• [DATA FOR REVIEW]

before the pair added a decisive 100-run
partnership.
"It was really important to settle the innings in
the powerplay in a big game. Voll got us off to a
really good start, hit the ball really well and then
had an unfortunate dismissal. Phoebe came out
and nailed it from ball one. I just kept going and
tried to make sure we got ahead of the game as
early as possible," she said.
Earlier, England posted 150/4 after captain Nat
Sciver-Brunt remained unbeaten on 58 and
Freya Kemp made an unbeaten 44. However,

==

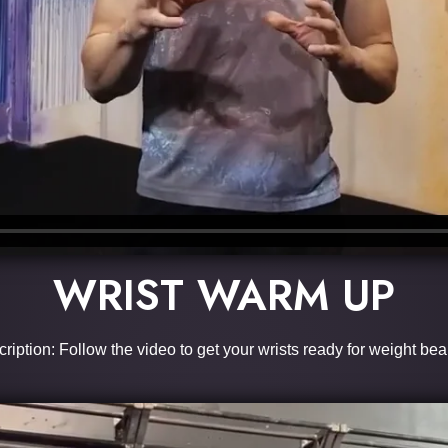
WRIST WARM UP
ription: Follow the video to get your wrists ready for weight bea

• [WHAT TO WORK ON] Transcribe the records above from the line holding "really good start, hit" down to the line holding "Freya Kemp made", inclusive, without adding anything.

• [YOUR SOLUTION]
really good start, hit the ball really well and then
had an unfortunate dismissal. Phoebe came out
and nailed it from ball one. I just kept going and
tried to make sure we got ahead of the game as
early as possible," she said.
Earlier, England posted 150/4 after captain Nat
Sciver-Brunt remained unbeaten on 58 and
Freya Kemp made an unbeaten 44. However,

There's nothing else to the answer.